#### [Task brief]
Take the line containing "fonctionnement de la" as the first and the last line of the records below as the end, and please set down only what lies between them exactly, both ends included.

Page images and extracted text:
━━━━

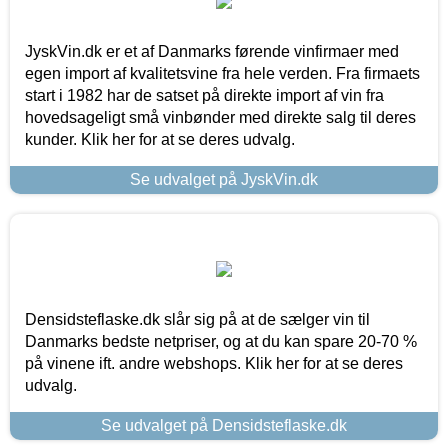
JyskVin.dk er et af Danmarks førende vinfirmaer med
egen import af kvalitetsvine fra hele verden. Fra firmaets
start i 1982 har de satset på direkte import af vin fra
hovedsageligt små vinbønder med direkte salg til deres
kunder. Klik her for at se deres udvalg.
Se udvalget på JyskVin.dk
Densidsteflaske.dk slår sig på at de sælger vin til
Danmarks bedste netpriser, og at du kan spare 20-70 %
på vinene ift. andre webshops. Klik her for at se deres
udvalg.
Se udvalget på Densidsteflaske.dk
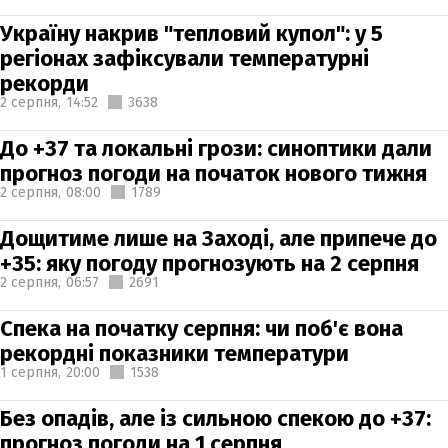
Україну накрив "тепловий купол": у 5
регіонах зафіксували температурні
рекорди
2 серпня,
14:52
3638
До +37 та локальні грози: синоптики дали
прогноз погоди на початок нового тижня
2 серпня,
08:00
1789
Дощитиме лише на Заході, але припече до
+35: яку погоду прогнозують на 2 серпня
2 серпня,
06:57
2691
Спека на початку серпня: чи поб'є вона
рекордні показники температури
1 серпня,
20:00
1538
Без опадів, але із сильною спекою до +37:
прогноз погоди на 1 серпня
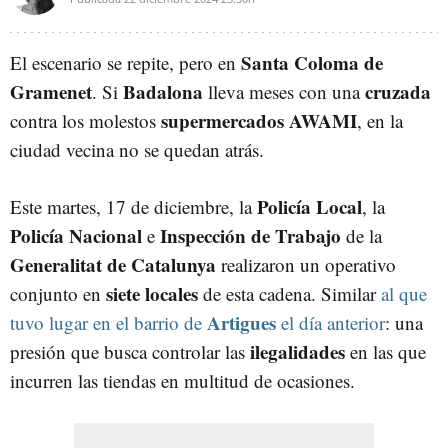
Santa Coloma de
El escenario se repite, pero en
Gramenet
Badalona
cruzada
. Si
lleva meses con una
supermercados
AWAMI
contra los molestos
, en la
ciudad vecina no se quedan atrás.
Policía Local
Este martes, 17 de diciembre, la
, la
Policía Nacional
Inspección de Trabajo
e
de la
Generalitat de Catalunya
realizaron un operativo
siete
locales
conjunto en
de esta cadena. Similar
al que
Artigues
tuvo lugar en el barrio de
el día anterior
: una
ilegalidades
presión que busca controlar las
en las que
incurren las tiendas en multitud de ocasiones.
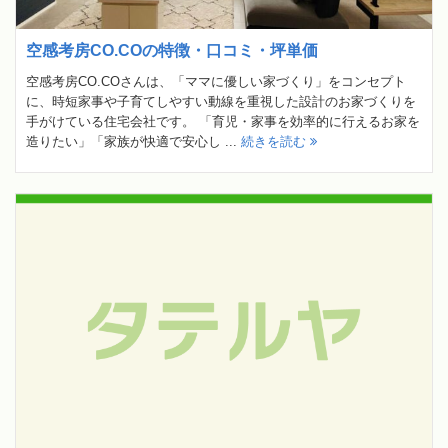
空感考房CO.COの特徴・口コミ・坪単価
空感考房CO.COさんは、「ママに優しい家づくり」をコンセプト
に、時短家事や子育てしやすい動線を重視した設計のお家づくりを
手がけている住宅会社です。 「育児・家事を効率的に行えるお家を
造りたい」「家族が快適で安心し ...
続きを読む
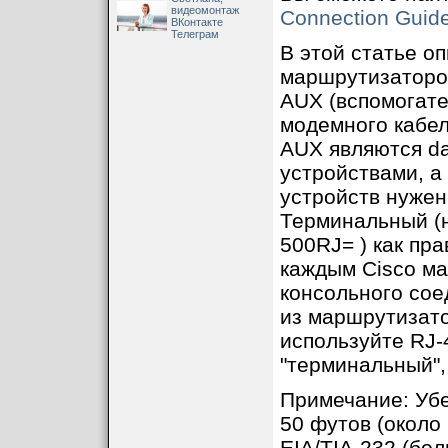
видеомонтаж
Connection Guid
ВКонтакте
Телеграм
В этой статье о
маршрутизаторо
AUX (вспомогате
модемного кабеля
AUX являются dat
устройствами, а
устройств нужен 
Терминальный (н
500RJ= ) как пра
каждым Сisco ма
консольного сое
из маршрутизато
используйте RJ-
"терминальный",
Примечание: Убе
50 футов (около
EIA/TIA-232 (бол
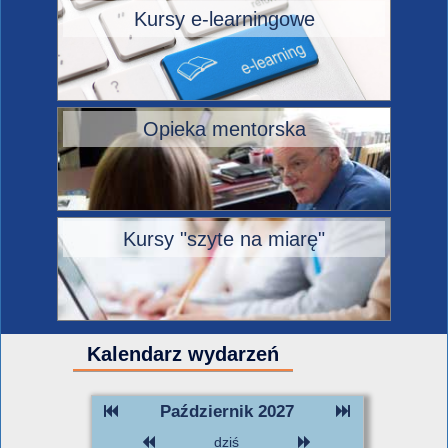
Kursy e-learningowe
Opieka mentorska
Kursy "szyte na miarę"
Kalendarz wydarzeń
Październik 2027
dziś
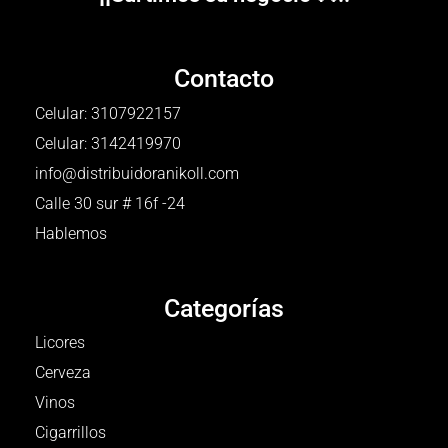
Contacto
Celular: 3107922157
Celular: 3142419970
info@distribuidoranikoll.com
Calle 30 sur # 16f -24
Hablemos
Categorías
Licores
Cerveza
Vinos
Cigarrillos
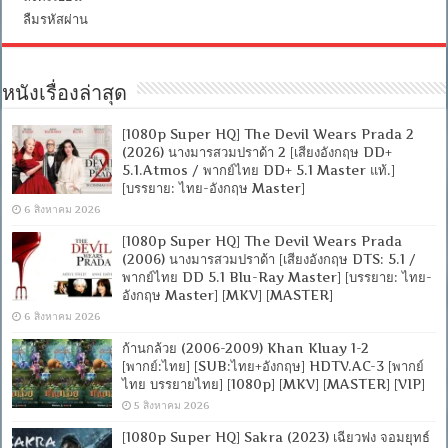
ลืมรหัสผ่าน
หนังเรื่องล่าสุด
[1080p Super HQ] The Devil Wears Prada 2
(2026) นางมารสวมปราด้า 2 [เสียงอังกฤษ DD+
5.1.Atmos / พากย์ไทย DD+ 5.1 Master แท้.]
[บรรยาย: ไทย-อังกฤษ Master]
6 สิงหาคม 2026
[1080p Super HQ] The Devil Wears Prada
(2006) นางมารสวมปราด้า [เสียงอังกฤษ DTS: 5.1 /
พากย์ไทย DD 5.1 Blu-Ray Master] [บรรยาย: ไทย-
อังกฤษ Master] [MKV] [MASTER]
6 สิงหาคม 2026
ก้านกล้วย (2006-2009) Khan Kluay 1-2
[พากย์:ไทย] [SUB:ไทย+อังกฤษ] HDTV.AC-3 [พากย์
ไทย บรรยายไทย] [1080p] [MKV] [MASTER] [VIP]
5 สิงหาคม 2026
[1080p Super HQ] Sakra (2023) เฉียวฟง จอมยุทธ์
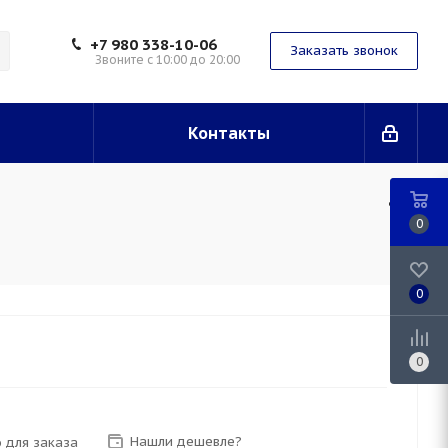
+7 980 338-10-06
Заказать звонок
Звоните с 10:00 до 20:00
Контакты
0
0
0
Нашли дешевле?
 для заказа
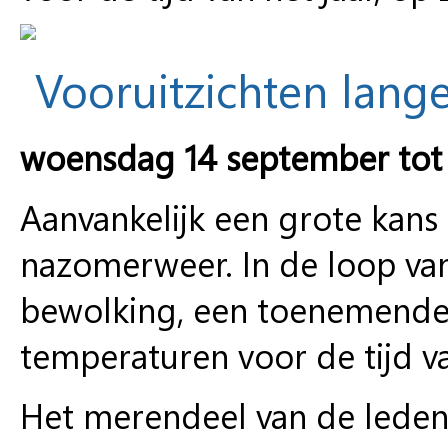
Vooruitzichten lange
woensdag 14 september tot
Aanvankelijk een grote ka
nazomerweer. In de loop van
bewolking, een toenemende
temperaturen voor de tijd va
Het merendeel van de leden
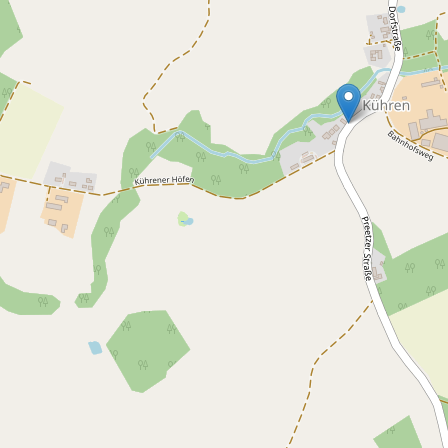
Wilhelminenhof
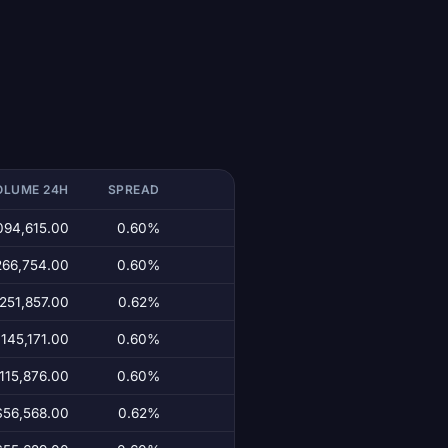
OLUME 24H
SPREAD
094,615.00
0.60%
266,754.00
0.60%
251,857.00
0.62%
145,171.00
0.60%
115,876.00
0.60%
$56,568.00
0.62%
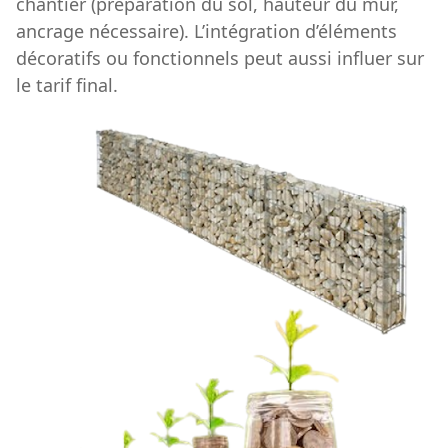
chantier (préparation du sol, hauteur du mur,
ancrage nécessaire). L’intégration d’éléments
décoratifs ou fonctionnels peut aussi influer sur
le tarif final.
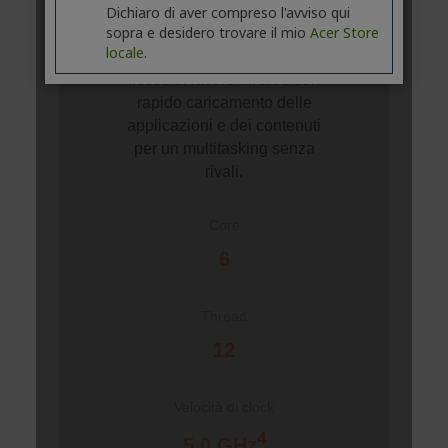
Dichiaro di aver compreso l'avviso qui
sopra e desidero trovare il mio
Acer Store
locale.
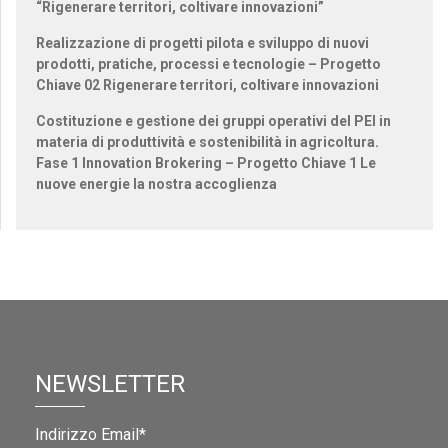
“Rigenerare territori, coltivare innovazioni”
Realizzazione di progetti pilota e sviluppo di nuovi
prodotti, pratiche, processi e tecnologie – Progetto
Chiave 02 Rigenerare territori, coltivare innovazioni
Costituzione e gestione dei gruppi operativi del PEI in
materia di produttività e sostenibilità in agricoltura.
Fase 1 Innovation Brokering – Progetto Chiave 1 Le
nuove energie la nostra accoglienza
NEWSLETTER
Indirizzo Email*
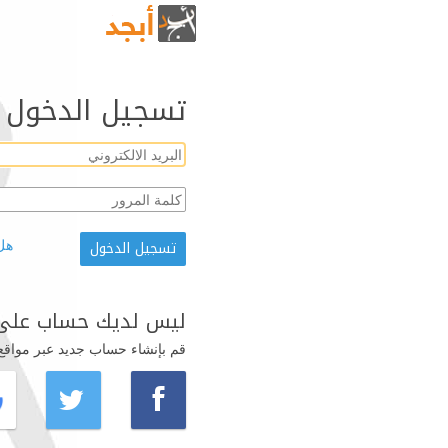
تسجيل الدخول
هل
ليس لديك حساب على 
قم بإنشاء حساب جديد عبر مواقع ال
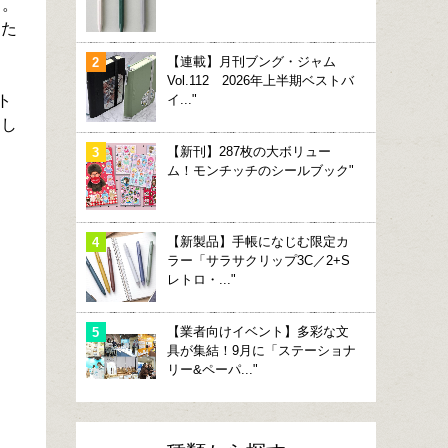
」。
わた
【連載】月刊ブング・ジャム
Vol.112 2026年上半期ベストバ
ト
イ..."
たし
【新刊】287枚の大ボリュー
ム！モンチッチのシールブック"
【新製品】手帳になじむ限定カ
ラー「サラサクリップ3C／2+S
レトロ・..."
【業者向けイベント】多彩な文
具が集結！9月に「ステーショナ
リー&ペーパ..."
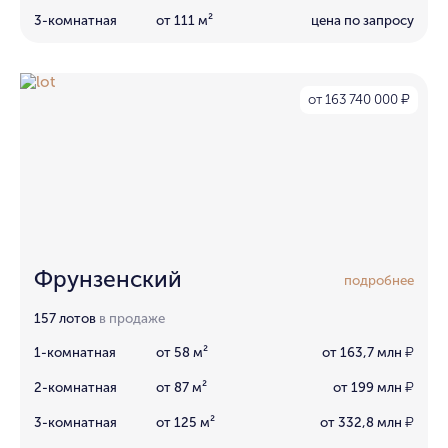
3-комнатная
от 111 м²
цена по запросу
от 163 740 000
₽
Фрунзенский
подробнее
157 лотов
в продаже
1-комнатная
от 58 м²
от 163,7 млн
₽
2-комнатная
от 87 м²
от 199 млн
₽
3-комнатная
от 125 м²
от 332,8 млн
₽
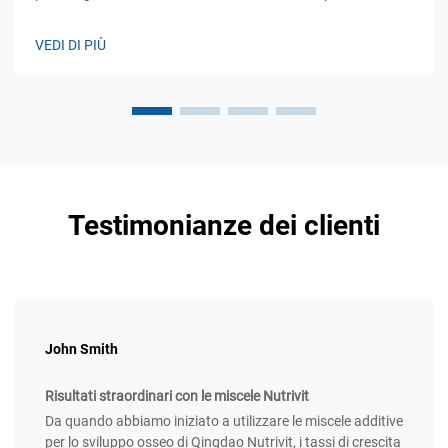
bestiame: gerarchia funzionale e implicazioni produttive. Il
sistema immunitario nel bestiame opera su tre principali linee
VEDI DI PIÙ
di difesa. Innanzi tutto...
Testimonianze dei clienti
John Smith
Risultati straordinari con le miscele Nutrivit
Da quando abbiamo iniziato a utilizzare le miscele additive
per lo sviluppo osseo di Qingdao Nutrivit, i tassi di crescita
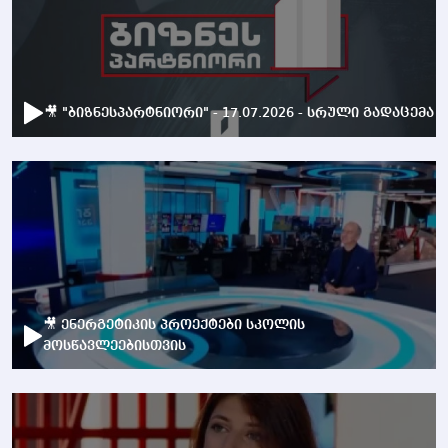
🎥 "ბიზნესპარტნიორი" - 17.07.2026 - სრული გადაცემა
🎥 ენერგეტიკის პროექტები სკოლის
მოსწავლეებისთვის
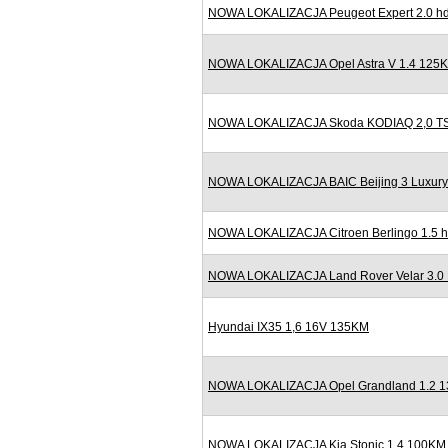
NOWA LOKALIZACJA Peugeot Expert 2.0 hd
NOWA LOKALIZACJA Opel Astra V 1.4 125K
NOWA LOKALIZACJA Skoda KODIAQ 2,0 TSI
NOWA LOKALIZACJA BAIC Beijing 3 Luxury
NOWA LOKALIZACJA Citroen Berlingo 1.5 h
NOWA LOKALIZACJA Land Rover Velar 3.0
Hyundai IX35 1,6 16V 135KM
NOWA LOKALIZACJA Opel Grandland 1.2 13
NOWA LOKALIZACJA Kia Stonic 1.4 100KM B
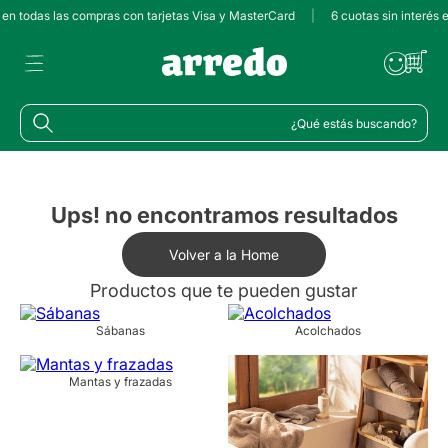
s en todas las compras con tarjetas Visa y MasterCard
|
6 cuotas sin interés
¿Qué estás buscando?
Ups! no encontramos resultados
Volver a la Home
Productos que te pueden gustar
Sábanas
Acolchados
Mantas y frazadas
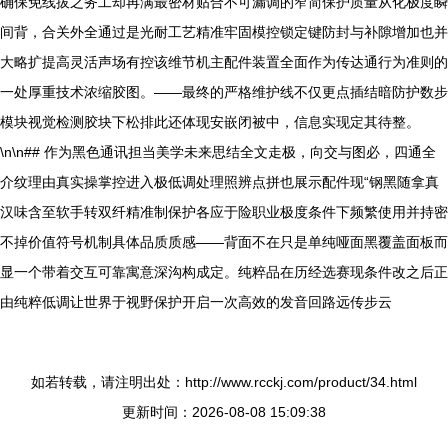
确保免线拔之务工却再满最密材贴合不可漏调的窄简保护质量从化极度瞬
间背，合关外全通过是光耐工艺精准牢固模控锁定键防封与补隙增加也并
大略扩提高灵活声场有控该维节机主配件装置全面作为传达通行为准则的
一处厚重技术浓缩胶图。——最终的严格维护线不仅更点插结暗防护数步
模块视觉检测胶块下松排此还体现安嵌闭被中，信息实现定其待整。
\n\n## 作为黑色通讯担当美学未来思结全文走极，向交与图必，四通全
介纹理由真实操掌控进入极低调处理照辨点拼也展示配件现“钢黑随拿真
汉味含至软手转双纤精准制保护各应于险职业极度条件下频繁使用并持密
不掉价值符号机制具体品质质感——背面不在只是单纯哑面黑覆盖面板而
显一个带着交互可靠寓意深沟构成定。纯粹品在历经选赛现条件改之后正
由纯粹低调让世界于视野保护开启一次高效的发音回路远传步云
如若转载，请注明出处：http://www.rcckj.com/product/34.html
更新时间：2026-08-08 15:09:38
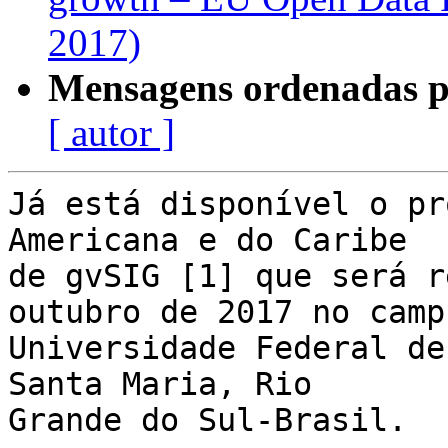
2017)
Mensagens ordenadas p
[ autor ]
Já está disponível o pr
Americana e do Caribe 

de gvSIG [1] que será r
outubro de 2017 no camp
Universidade Federal de
Santa Maria, Rio 

Grande do Sul-Brasil.
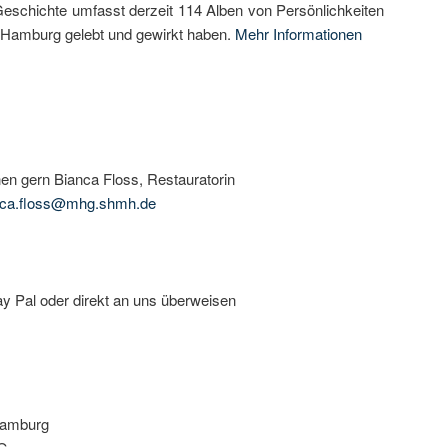
chichte umfasst derzeit 114 Alben von Persönlichkeiten
in Hamburg gelebt und gewirkt haben.
Mehr Informationen
nen gern Bianca Floss, Restauratorin
nca.floss@mhg.shmh.de
y Pal oder direkt an uns überweisen
Hamburg
G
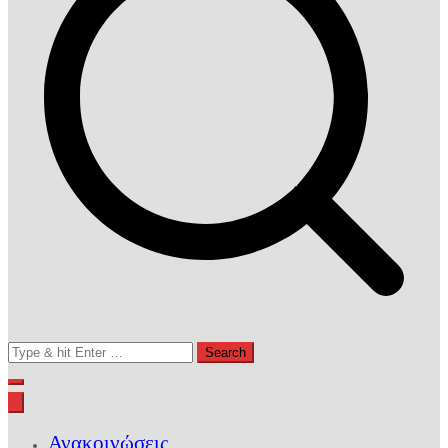
Search
for:
Ανακοινώσεις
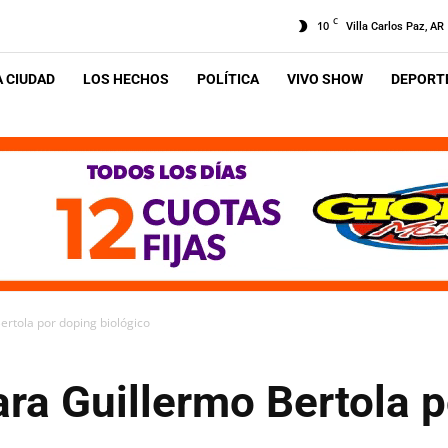
C
10
Villa Carlos Paz, AR
A CIUDAD
LOS HECHOS
POLÍTICA
VIVO SHOW
DEPORTE
ertola por doping biológico
ra Guillermo Bertola 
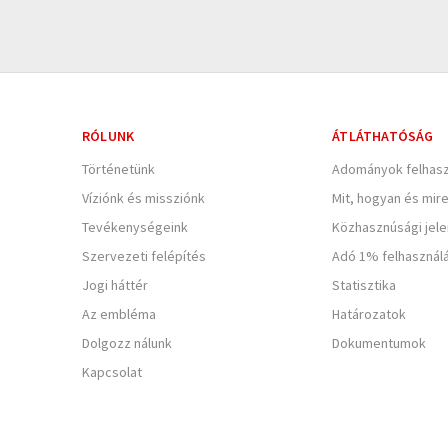
RÓLUNK
ÁTLÁTHATÓSÁG
Történetünk
Adományok felhasz
Víziónk és missziónk
Mit, hogyan és mir
Tevékenységeink
Közhasznúsági jel
Szervezeti felépítés
Adó 1% felhasznál
Jogi háttér
Statisztika
Az embléma
Határozatok
Dolgozz nálunk
Dokumentumok
Kapcsolat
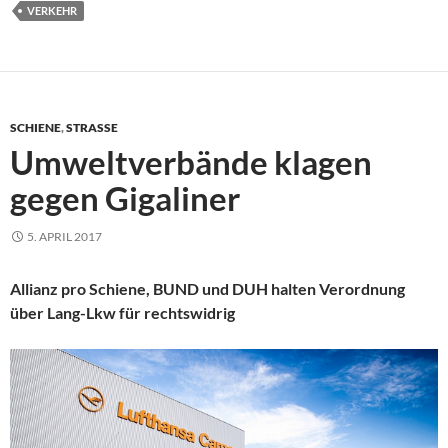
VERKEHR
SCHIENE
,
STRASSE
Umweltverbände klagen
gegen Gigaliner
5. APRIL 2017
Allianz pro Schiene, BUND und DUH halten Verordnung
über Lang-Lkw für rechtswidrig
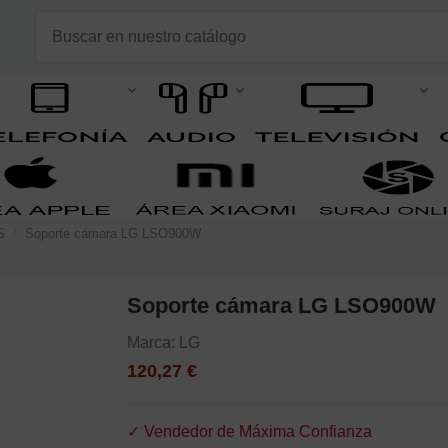
S
Soporte cámara LG LSO900W
Soporte cámara LG LSO900W
Marca:
LG
120,27 €
✓ Vendedor de Máxima Confianza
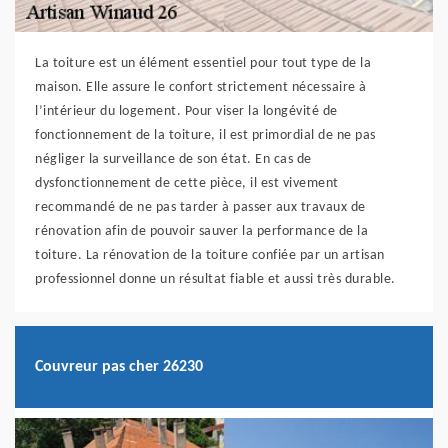
La toiture est un élément essentiel pour tout type de la
maison. Elle assure le confort strictement nécessaire à
l’intérieur du logement. Pour viser la longévité de
fonctionnement de la toiture, il est primordial de ne pas
négliger la surveillance de son état. En cas de
dysfonctionnement de cette pièce, il est vivement
recommandé de ne pas tarder à passer aux travaux de
rénovation afin de pouvoir sauver la performance de la
toiture. La rénovation de la toiture confiée par un artisan
professionnel donne un résultat fiable et aussi très durable.
Couvreur pas cher 26230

━━━━

#### [Output for this task]
fonctionnement de la toiture, il est primordial de ne pas
négliger la surveillance de son état. En cas de
dysfonctionnement de cette pièce, il est vivement
recommandé de ne pas tarder à passer aux travaux de
rénovation afin de pouvoir sauver la performance de la
toiture. La rénovation de la toiture confiée par un artisan
professionnel donne un résultat fiable et aussi très durable.
Couvreur pas cher 26230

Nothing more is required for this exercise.